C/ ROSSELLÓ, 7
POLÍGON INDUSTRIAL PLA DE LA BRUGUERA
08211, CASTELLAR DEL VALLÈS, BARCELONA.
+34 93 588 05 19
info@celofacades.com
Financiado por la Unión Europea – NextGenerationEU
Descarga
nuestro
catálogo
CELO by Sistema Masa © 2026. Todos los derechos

▸ Work required: Transcribe the records above exactly as they appear.

▸ Written response:
C/ ROSSELLÓ, 7
POLÍGON INDUSTRIAL PLA DE LA BRUGUERA
08211, CASTELLAR DEL VALLÈS, BARCELONA.
+34 93 588 05 19
info@celofacades.com
Financiado por la Unión Europea – NextGenerationEU
Descarga
nuestro
catálogo
CELO by Sistema Masa © 2026. Todos los derechos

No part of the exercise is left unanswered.